さて今回の展示は、線的な表現のエングレイヴィング、メゾチントに、陰影やカラーを表現できるアクアチントなどの技法を、複数組み合わせた作品がほとんどです。銅版画と言われなければ気がつかない、というかこっちが一般的になりつつあるのかな?
そんな様々な技法を楽しめる展示でした。

もっとも気にいったのは、チラシにもなっているスタンリー・ボクサー。
エッチングの線にアクアチントで彩色という表現。繊細で物語が見える様な、モチーフも植物やサンサーンスの「動物の謝肉祭」から題材を得たりで、わかりやすい。豊かな色彩感覚も見どころ。ファンタジーの匂いのする作品群でした。

ペール・インゲ・ビエルロ「頭部」はとても不安をかきたてる作品、現代における人間性の危機…とか書いてあるし(汗)
第一次世界大戦の戦死者を悼むジョン・ウォーカーの「弔鐘」のシリーズも、そういう意味で、不安や悲しみをテーマにした作品かなと思います。

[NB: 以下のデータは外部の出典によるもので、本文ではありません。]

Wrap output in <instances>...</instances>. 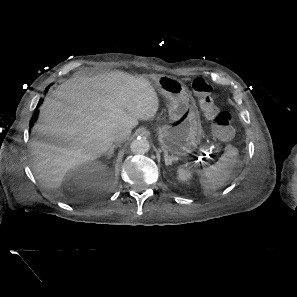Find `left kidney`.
<instances>
[{"mask_svg":"<svg viewBox=\"0 0 297 297\" xmlns=\"http://www.w3.org/2000/svg\"><path fill=\"white\" fill-rule=\"evenodd\" d=\"M191 173L188 169L179 168L178 169V178L180 181H187L190 179Z\"/></svg>","mask_w":297,"mask_h":297,"instance_id":"left-kidney-1","label":"left kidney"}]
</instances>
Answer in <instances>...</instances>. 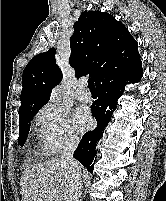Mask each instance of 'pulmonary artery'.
I'll return each instance as SVG.
<instances>
[{"label": "pulmonary artery", "mask_w": 166, "mask_h": 201, "mask_svg": "<svg viewBox=\"0 0 166 201\" xmlns=\"http://www.w3.org/2000/svg\"><path fill=\"white\" fill-rule=\"evenodd\" d=\"M77 98L82 102H90L92 100V95L87 88V84L82 82L77 90Z\"/></svg>", "instance_id": "obj_1"}]
</instances>
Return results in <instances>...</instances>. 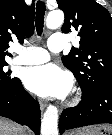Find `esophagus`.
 <instances>
[{"instance_id":"esophagus-1","label":"esophagus","mask_w":112,"mask_h":135,"mask_svg":"<svg viewBox=\"0 0 112 135\" xmlns=\"http://www.w3.org/2000/svg\"><path fill=\"white\" fill-rule=\"evenodd\" d=\"M39 105H40L41 111H43V110L45 109V107H46V103L43 102V101H40V102H39Z\"/></svg>"}]
</instances>
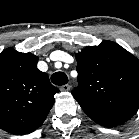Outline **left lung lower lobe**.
Here are the masks:
<instances>
[{
    "label": "left lung lower lobe",
    "mask_w": 139,
    "mask_h": 139,
    "mask_svg": "<svg viewBox=\"0 0 139 139\" xmlns=\"http://www.w3.org/2000/svg\"><path fill=\"white\" fill-rule=\"evenodd\" d=\"M136 112H117V113H89L88 116L96 123L106 126L113 127L130 119Z\"/></svg>",
    "instance_id": "0a47b994"
}]
</instances>
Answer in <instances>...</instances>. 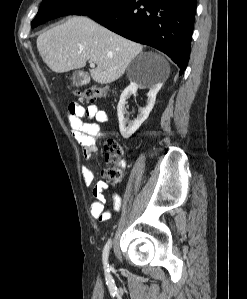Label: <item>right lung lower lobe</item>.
I'll list each match as a JSON object with an SVG mask.
<instances>
[{
	"label": "right lung lower lobe",
	"mask_w": 247,
	"mask_h": 299,
	"mask_svg": "<svg viewBox=\"0 0 247 299\" xmlns=\"http://www.w3.org/2000/svg\"><path fill=\"white\" fill-rule=\"evenodd\" d=\"M196 0H124L88 16L132 41L152 46L186 69Z\"/></svg>",
	"instance_id": "1"
}]
</instances>
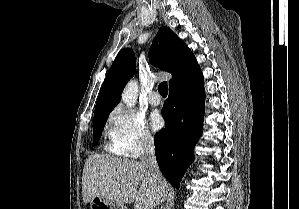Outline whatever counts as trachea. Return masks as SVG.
<instances>
[{"mask_svg": "<svg viewBox=\"0 0 299 209\" xmlns=\"http://www.w3.org/2000/svg\"><path fill=\"white\" fill-rule=\"evenodd\" d=\"M158 91L162 96H167L168 94V85L167 82H161L158 86Z\"/></svg>", "mask_w": 299, "mask_h": 209, "instance_id": "3493384b", "label": "trachea"}]
</instances>
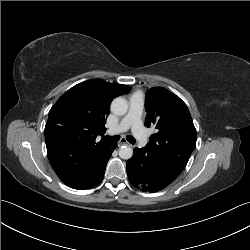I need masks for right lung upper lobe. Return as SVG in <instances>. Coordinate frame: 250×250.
Instances as JSON below:
<instances>
[{"label":"right lung upper lobe","instance_id":"1","mask_svg":"<svg viewBox=\"0 0 250 250\" xmlns=\"http://www.w3.org/2000/svg\"><path fill=\"white\" fill-rule=\"evenodd\" d=\"M131 87L92 79L66 91L49 111L45 126L47 154L63 183L85 189L96 178L99 164L112 144L104 139L111 101Z\"/></svg>","mask_w":250,"mask_h":250}]
</instances>
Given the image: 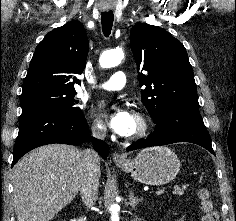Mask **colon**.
Returning <instances> with one entry per match:
<instances>
[{"label": "colon", "mask_w": 236, "mask_h": 221, "mask_svg": "<svg viewBox=\"0 0 236 221\" xmlns=\"http://www.w3.org/2000/svg\"><path fill=\"white\" fill-rule=\"evenodd\" d=\"M199 199L203 211L202 221H217V212L212 200L210 199L209 192L205 188L199 190Z\"/></svg>", "instance_id": "colon-1"}]
</instances>
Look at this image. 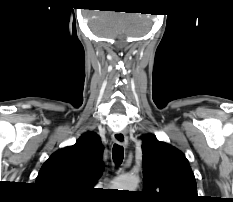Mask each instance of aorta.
<instances>
[{
	"label": "aorta",
	"instance_id": "aorta-1",
	"mask_svg": "<svg viewBox=\"0 0 233 202\" xmlns=\"http://www.w3.org/2000/svg\"><path fill=\"white\" fill-rule=\"evenodd\" d=\"M139 178L133 175H122L114 180V187L119 190L135 191Z\"/></svg>",
	"mask_w": 233,
	"mask_h": 202
}]
</instances>
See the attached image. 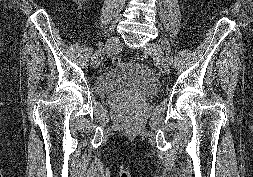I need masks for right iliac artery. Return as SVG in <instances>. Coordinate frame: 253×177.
Segmentation results:
<instances>
[{
  "instance_id": "1",
  "label": "right iliac artery",
  "mask_w": 253,
  "mask_h": 177,
  "mask_svg": "<svg viewBox=\"0 0 253 177\" xmlns=\"http://www.w3.org/2000/svg\"><path fill=\"white\" fill-rule=\"evenodd\" d=\"M100 52H101V50L96 51V57H99Z\"/></svg>"
}]
</instances>
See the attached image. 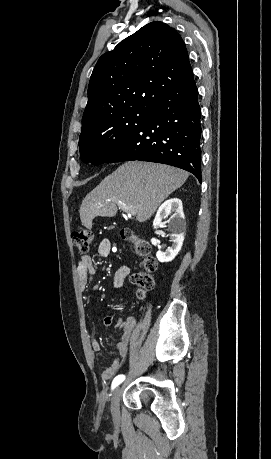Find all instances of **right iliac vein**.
<instances>
[{"mask_svg":"<svg viewBox=\"0 0 271 459\" xmlns=\"http://www.w3.org/2000/svg\"><path fill=\"white\" fill-rule=\"evenodd\" d=\"M121 396V388L117 387L111 397V414L114 418H119V401Z\"/></svg>","mask_w":271,"mask_h":459,"instance_id":"63e3f726","label":"right iliac vein"}]
</instances>
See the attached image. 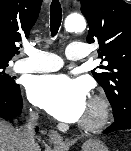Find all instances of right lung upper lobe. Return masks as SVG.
<instances>
[{
    "mask_svg": "<svg viewBox=\"0 0 131 151\" xmlns=\"http://www.w3.org/2000/svg\"><path fill=\"white\" fill-rule=\"evenodd\" d=\"M42 0H0V64H8L18 53L17 43L28 37Z\"/></svg>",
    "mask_w": 131,
    "mask_h": 151,
    "instance_id": "cb5924a9",
    "label": "right lung upper lobe"
}]
</instances>
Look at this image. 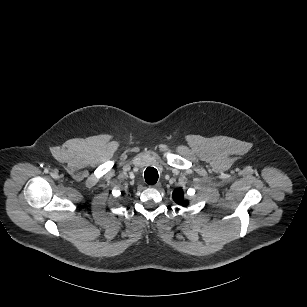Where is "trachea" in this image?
I'll return each mask as SVG.
<instances>
[{"mask_svg":"<svg viewBox=\"0 0 307 307\" xmlns=\"http://www.w3.org/2000/svg\"><path fill=\"white\" fill-rule=\"evenodd\" d=\"M158 177H159L158 172L153 167H148L144 172L145 181L149 185L155 184L158 180Z\"/></svg>","mask_w":307,"mask_h":307,"instance_id":"obj_1","label":"trachea"}]
</instances>
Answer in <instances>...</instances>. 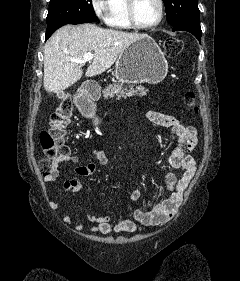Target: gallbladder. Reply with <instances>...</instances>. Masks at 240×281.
Wrapping results in <instances>:
<instances>
[{
	"instance_id": "gallbladder-1",
	"label": "gallbladder",
	"mask_w": 240,
	"mask_h": 281,
	"mask_svg": "<svg viewBox=\"0 0 240 281\" xmlns=\"http://www.w3.org/2000/svg\"><path fill=\"white\" fill-rule=\"evenodd\" d=\"M57 97L58 98H63L64 97V93L62 91L57 92Z\"/></svg>"
}]
</instances>
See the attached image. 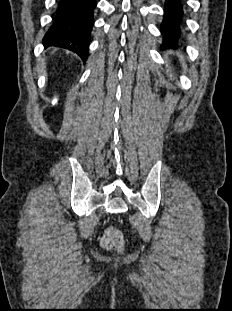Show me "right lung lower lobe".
I'll list each match as a JSON object with an SVG mask.
<instances>
[{
	"instance_id": "right-lung-lower-lobe-1",
	"label": "right lung lower lobe",
	"mask_w": 232,
	"mask_h": 311,
	"mask_svg": "<svg viewBox=\"0 0 232 311\" xmlns=\"http://www.w3.org/2000/svg\"><path fill=\"white\" fill-rule=\"evenodd\" d=\"M96 5V0H59L53 24L43 38L44 43L71 50L85 61Z\"/></svg>"
}]
</instances>
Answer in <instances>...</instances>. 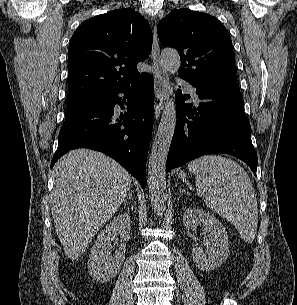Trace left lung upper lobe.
Returning <instances> with one entry per match:
<instances>
[{
    "instance_id": "5c2ea615",
    "label": "left lung upper lobe",
    "mask_w": 297,
    "mask_h": 305,
    "mask_svg": "<svg viewBox=\"0 0 297 305\" xmlns=\"http://www.w3.org/2000/svg\"><path fill=\"white\" fill-rule=\"evenodd\" d=\"M157 31L164 46L178 50L181 78L196 86L237 80L232 41L217 18L177 9L159 22Z\"/></svg>"
}]
</instances>
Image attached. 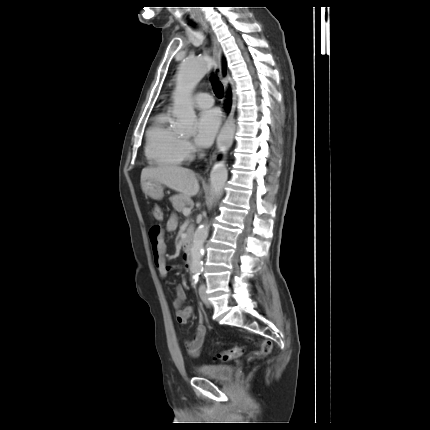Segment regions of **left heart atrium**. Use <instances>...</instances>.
<instances>
[{
    "label": "left heart atrium",
    "mask_w": 430,
    "mask_h": 430,
    "mask_svg": "<svg viewBox=\"0 0 430 430\" xmlns=\"http://www.w3.org/2000/svg\"><path fill=\"white\" fill-rule=\"evenodd\" d=\"M220 125V114L216 109L200 113L196 121L195 141L201 147L211 145Z\"/></svg>",
    "instance_id": "left-heart-atrium-1"
}]
</instances>
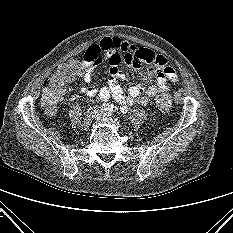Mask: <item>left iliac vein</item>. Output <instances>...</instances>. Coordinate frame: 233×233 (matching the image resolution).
Returning <instances> with one entry per match:
<instances>
[{"label":"left iliac vein","mask_w":233,"mask_h":233,"mask_svg":"<svg viewBox=\"0 0 233 233\" xmlns=\"http://www.w3.org/2000/svg\"><path fill=\"white\" fill-rule=\"evenodd\" d=\"M95 120H97L98 122H102V123H109V121L107 119L102 117L101 113L97 114V116L95 117Z\"/></svg>","instance_id":"left-iliac-vein-1"}]
</instances>
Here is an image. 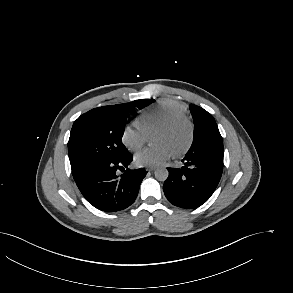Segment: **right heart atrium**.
<instances>
[{
  "instance_id": "obj_1",
  "label": "right heart atrium",
  "mask_w": 293,
  "mask_h": 293,
  "mask_svg": "<svg viewBox=\"0 0 293 293\" xmlns=\"http://www.w3.org/2000/svg\"><path fill=\"white\" fill-rule=\"evenodd\" d=\"M121 141L128 150L138 151L145 143V133L137 125H127L122 131Z\"/></svg>"
}]
</instances>
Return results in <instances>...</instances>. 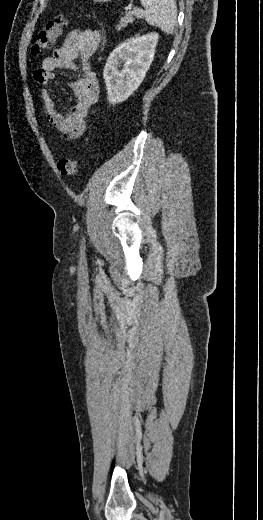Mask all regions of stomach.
<instances>
[{
  "label": "stomach",
  "mask_w": 263,
  "mask_h": 520,
  "mask_svg": "<svg viewBox=\"0 0 263 520\" xmlns=\"http://www.w3.org/2000/svg\"><path fill=\"white\" fill-rule=\"evenodd\" d=\"M93 1L102 3V2H108V1H111V0H93Z\"/></svg>",
  "instance_id": "obj_1"
}]
</instances>
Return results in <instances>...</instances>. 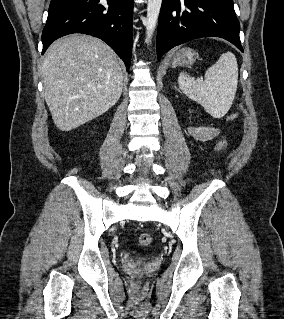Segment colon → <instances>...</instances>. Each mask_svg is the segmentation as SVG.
Listing matches in <instances>:
<instances>
[{
  "instance_id": "obj_1",
  "label": "colon",
  "mask_w": 284,
  "mask_h": 319,
  "mask_svg": "<svg viewBox=\"0 0 284 319\" xmlns=\"http://www.w3.org/2000/svg\"><path fill=\"white\" fill-rule=\"evenodd\" d=\"M238 114L237 113H230L228 114L225 119L227 121H234L236 118H237ZM226 140L224 138L220 139L217 143V148L219 150H224L226 148ZM138 244L140 246H148L151 241H152V237L150 234L148 233H141L139 236H138Z\"/></svg>"
}]
</instances>
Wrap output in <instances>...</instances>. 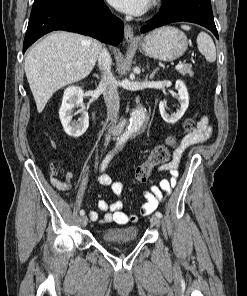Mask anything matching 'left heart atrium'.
I'll return each mask as SVG.
<instances>
[{
    "label": "left heart atrium",
    "instance_id": "1",
    "mask_svg": "<svg viewBox=\"0 0 247 296\" xmlns=\"http://www.w3.org/2000/svg\"><path fill=\"white\" fill-rule=\"evenodd\" d=\"M108 2L121 12L138 16L148 9L150 0H108Z\"/></svg>",
    "mask_w": 247,
    "mask_h": 296
}]
</instances>
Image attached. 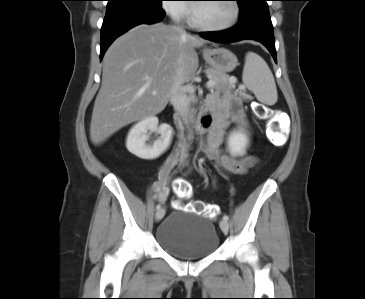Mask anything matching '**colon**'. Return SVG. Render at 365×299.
Masks as SVG:
<instances>
[{"label": "colon", "mask_w": 365, "mask_h": 299, "mask_svg": "<svg viewBox=\"0 0 365 299\" xmlns=\"http://www.w3.org/2000/svg\"><path fill=\"white\" fill-rule=\"evenodd\" d=\"M256 113L261 118L268 119V125L266 130L268 139L274 144H283L286 140L287 134L280 116L278 114L273 115L268 107L261 104L257 106ZM174 187L179 197V201L176 203V207H179L186 211L203 214L211 218L217 217V215L219 214V207L215 204L204 203L201 201L186 204L183 203V201L188 199L193 193V189L188 182L176 181Z\"/></svg>", "instance_id": "obj_1"}]
</instances>
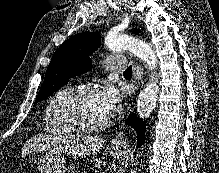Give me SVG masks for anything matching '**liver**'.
I'll return each instance as SVG.
<instances>
[{"mask_svg": "<svg viewBox=\"0 0 219 173\" xmlns=\"http://www.w3.org/2000/svg\"><path fill=\"white\" fill-rule=\"evenodd\" d=\"M105 139L97 136H66L52 138L49 135L38 134L26 142L22 155L32 151L53 150L69 155H90L103 146Z\"/></svg>", "mask_w": 219, "mask_h": 173, "instance_id": "liver-1", "label": "liver"}]
</instances>
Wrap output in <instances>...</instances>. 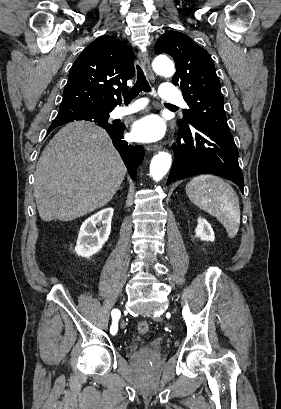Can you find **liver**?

もう一つ気にいったのはポール・ジェンキンスの一連の作品「使者」「ヒマラヤの砂時計」「尖塔の上に」
抑制を創造性が同時に感じられるような作品。…ストイックとでもいうのか、具象を抑制することによって、全く別のチャンネルが現れるような感覚です。もう少し、がっつりつきあってみたい。
わかったようなこと書いてますが、全然わかってないかも知れません(汗)

なぜか1点、絵本作家センダック、少女の肖像画?ここだけ具象で、ちょっと不思議。